◆ Exercise description ◆
Output only the lines below that start at the line containing "As more individuals" and end at the line containing "laws and compliances", with both ends kept.

---

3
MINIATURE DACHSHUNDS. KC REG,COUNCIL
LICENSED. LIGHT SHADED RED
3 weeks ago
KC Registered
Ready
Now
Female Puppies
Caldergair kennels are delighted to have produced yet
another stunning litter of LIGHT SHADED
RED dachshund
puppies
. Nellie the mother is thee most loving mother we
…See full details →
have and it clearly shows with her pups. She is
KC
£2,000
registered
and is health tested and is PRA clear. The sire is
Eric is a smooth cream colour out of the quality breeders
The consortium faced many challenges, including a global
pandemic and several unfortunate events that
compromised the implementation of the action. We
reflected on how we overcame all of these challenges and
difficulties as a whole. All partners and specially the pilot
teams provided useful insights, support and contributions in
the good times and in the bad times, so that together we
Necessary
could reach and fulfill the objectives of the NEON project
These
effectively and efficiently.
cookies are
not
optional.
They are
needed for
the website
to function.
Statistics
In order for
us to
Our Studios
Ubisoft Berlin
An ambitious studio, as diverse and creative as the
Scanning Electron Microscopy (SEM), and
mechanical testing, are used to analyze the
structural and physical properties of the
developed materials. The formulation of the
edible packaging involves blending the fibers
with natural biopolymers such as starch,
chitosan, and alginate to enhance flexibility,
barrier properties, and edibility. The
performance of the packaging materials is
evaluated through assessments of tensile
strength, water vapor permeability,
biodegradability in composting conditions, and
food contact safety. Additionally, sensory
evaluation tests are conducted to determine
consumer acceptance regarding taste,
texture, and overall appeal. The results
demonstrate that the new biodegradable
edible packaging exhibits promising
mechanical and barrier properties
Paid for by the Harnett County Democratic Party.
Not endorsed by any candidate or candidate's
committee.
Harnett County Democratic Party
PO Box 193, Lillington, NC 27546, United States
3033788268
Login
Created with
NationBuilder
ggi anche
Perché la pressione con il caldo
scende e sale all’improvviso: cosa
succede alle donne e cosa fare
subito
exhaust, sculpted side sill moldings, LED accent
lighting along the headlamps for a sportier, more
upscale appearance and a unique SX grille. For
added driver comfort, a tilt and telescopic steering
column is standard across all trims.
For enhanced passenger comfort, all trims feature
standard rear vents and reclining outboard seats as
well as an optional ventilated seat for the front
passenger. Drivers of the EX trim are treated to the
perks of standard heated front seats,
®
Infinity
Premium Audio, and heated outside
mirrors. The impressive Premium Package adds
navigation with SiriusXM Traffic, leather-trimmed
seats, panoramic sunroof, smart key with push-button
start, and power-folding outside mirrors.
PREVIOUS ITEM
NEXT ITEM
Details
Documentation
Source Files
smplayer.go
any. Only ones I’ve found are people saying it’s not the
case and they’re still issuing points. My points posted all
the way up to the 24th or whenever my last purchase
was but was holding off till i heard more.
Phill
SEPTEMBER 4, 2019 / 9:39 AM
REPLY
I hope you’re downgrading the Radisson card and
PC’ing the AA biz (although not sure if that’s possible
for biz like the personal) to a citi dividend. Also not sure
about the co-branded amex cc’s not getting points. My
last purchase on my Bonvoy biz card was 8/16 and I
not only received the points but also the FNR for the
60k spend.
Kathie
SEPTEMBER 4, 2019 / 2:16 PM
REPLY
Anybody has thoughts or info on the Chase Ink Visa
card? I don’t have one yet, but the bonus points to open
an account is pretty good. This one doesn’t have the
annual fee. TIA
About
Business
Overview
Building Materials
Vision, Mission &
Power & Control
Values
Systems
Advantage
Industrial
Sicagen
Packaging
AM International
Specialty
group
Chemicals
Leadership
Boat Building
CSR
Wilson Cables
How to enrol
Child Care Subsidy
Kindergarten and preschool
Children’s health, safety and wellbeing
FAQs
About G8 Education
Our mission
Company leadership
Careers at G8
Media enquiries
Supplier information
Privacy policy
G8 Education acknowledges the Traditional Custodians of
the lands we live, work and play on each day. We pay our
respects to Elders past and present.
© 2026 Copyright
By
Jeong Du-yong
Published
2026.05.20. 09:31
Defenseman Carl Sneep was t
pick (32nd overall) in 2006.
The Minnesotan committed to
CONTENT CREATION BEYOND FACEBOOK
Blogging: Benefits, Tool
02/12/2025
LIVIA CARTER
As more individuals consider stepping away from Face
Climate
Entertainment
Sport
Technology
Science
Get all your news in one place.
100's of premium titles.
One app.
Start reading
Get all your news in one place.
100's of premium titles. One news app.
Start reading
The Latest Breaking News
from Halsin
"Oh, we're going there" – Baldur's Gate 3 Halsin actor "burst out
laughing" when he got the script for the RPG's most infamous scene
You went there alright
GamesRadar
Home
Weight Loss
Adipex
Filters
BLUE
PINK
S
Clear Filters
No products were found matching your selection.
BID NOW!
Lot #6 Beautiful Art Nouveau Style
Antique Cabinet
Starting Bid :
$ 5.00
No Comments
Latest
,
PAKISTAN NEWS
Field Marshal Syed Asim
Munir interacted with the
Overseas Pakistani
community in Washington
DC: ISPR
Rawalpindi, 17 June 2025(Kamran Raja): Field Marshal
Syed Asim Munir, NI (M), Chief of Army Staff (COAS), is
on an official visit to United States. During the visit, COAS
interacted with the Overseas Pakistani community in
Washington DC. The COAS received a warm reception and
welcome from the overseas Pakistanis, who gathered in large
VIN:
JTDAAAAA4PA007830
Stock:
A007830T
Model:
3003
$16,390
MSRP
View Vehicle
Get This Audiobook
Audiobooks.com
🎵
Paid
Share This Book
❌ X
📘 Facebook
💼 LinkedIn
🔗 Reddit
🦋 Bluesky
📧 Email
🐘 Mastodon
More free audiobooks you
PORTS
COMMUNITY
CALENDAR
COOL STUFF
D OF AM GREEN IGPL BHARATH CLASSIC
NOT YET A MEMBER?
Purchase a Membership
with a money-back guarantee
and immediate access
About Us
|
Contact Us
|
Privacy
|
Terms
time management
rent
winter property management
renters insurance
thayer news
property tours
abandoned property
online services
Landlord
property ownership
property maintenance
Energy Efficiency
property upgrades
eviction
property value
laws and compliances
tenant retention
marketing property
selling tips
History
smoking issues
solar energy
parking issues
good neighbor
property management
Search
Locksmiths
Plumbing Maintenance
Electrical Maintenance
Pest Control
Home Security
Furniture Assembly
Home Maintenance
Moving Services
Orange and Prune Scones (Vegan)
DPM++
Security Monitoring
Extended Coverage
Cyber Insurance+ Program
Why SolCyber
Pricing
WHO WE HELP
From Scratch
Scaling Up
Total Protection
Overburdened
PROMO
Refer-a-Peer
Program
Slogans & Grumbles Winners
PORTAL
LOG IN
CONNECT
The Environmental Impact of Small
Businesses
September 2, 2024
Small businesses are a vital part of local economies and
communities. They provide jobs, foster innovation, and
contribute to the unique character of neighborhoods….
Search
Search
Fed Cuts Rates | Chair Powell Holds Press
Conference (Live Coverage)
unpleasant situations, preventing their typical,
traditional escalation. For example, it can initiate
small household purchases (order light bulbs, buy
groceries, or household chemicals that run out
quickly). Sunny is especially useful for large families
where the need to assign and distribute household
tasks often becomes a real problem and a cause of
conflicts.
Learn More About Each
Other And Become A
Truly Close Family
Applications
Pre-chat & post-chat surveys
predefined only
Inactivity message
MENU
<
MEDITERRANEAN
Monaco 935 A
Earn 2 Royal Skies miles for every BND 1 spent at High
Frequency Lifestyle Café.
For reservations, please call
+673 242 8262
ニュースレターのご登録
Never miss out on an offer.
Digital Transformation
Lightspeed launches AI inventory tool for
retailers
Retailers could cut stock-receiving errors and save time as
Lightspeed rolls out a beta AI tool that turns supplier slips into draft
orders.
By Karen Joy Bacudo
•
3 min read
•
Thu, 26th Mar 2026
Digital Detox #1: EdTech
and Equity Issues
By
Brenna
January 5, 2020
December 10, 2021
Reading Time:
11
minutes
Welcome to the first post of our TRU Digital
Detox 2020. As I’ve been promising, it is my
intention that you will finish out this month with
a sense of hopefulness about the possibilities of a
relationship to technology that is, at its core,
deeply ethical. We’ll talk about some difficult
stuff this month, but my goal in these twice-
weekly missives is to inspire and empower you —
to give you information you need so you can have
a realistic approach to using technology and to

---

◆ Solution to the problem ◆
As more individuals consider stepping away from Face
Climate
Entertainment
Sport
Technology
Science
Get all your news in one place.
100's of premium titles.
One app.
Start reading
Get all your news in one place.
100's of premium titles. One news app.
Start reading
The Latest Breaking News
from Halsin
"Oh, we're going there" – Baldur's Gate 3 Halsin actor "burst out
laughing" when he got the script for the RPG's most infamous scene
You went there alright
GamesRadar
Home
Weight Loss
Adipex
Filters
BLUE
PINK
S
Clear Filters
No products were found matching your selection.
BID NOW!
Lot #6 Beautiful Art Nouveau Style
Antique Cabinet
Starting Bid :
$ 5.00
No Comments
Latest
,
PAKISTAN NEWS
Field Marshal Syed Asim
Munir interacted with the
Overseas Pakistani
community in Washington
DC: ISPR
Rawalpindi, 17 June 2025(Kamran Raja): Field Marshal
Syed Asim Munir, NI (M), Chief of Army Staff (COAS), is
on an official visit to United States. During the visit, COAS
interacted with the Overseas Pakistani community in
Washington DC. The COAS received a warm reception and
welcome from the overseas Pakistanis, who gathered in large
VIN:
JTDAAAAA4PA007830
Stock:
A007830T
Model:
3003
$16,390
MSRP
View Vehicle
Get This Audiobook
Audiobooks.com
🎵
Paid
Share This Book
❌ X
📘 Facebook
💼 LinkedIn
🔗 Reddit
🦋 Bluesky
📧 Email
🐘 Mastodon
More free audiobooks you
PORTS
COMMUNITY
CALENDAR
COOL STUFF
D OF AM GREEN IGPL BHARATH CLASSIC
NOT YET A MEMBER?
Purchase a Membership
with a money-back guarantee
and immediate access
About Us
|
Contact Us
|
Privacy
|
Terms
time management
rent
winter property management
renters insurance
thayer news
property tours
abandoned property
online services
Landlord
property ownership
property maintenance
Energy Efficiency
property upgrades
eviction
property value
laws and compliances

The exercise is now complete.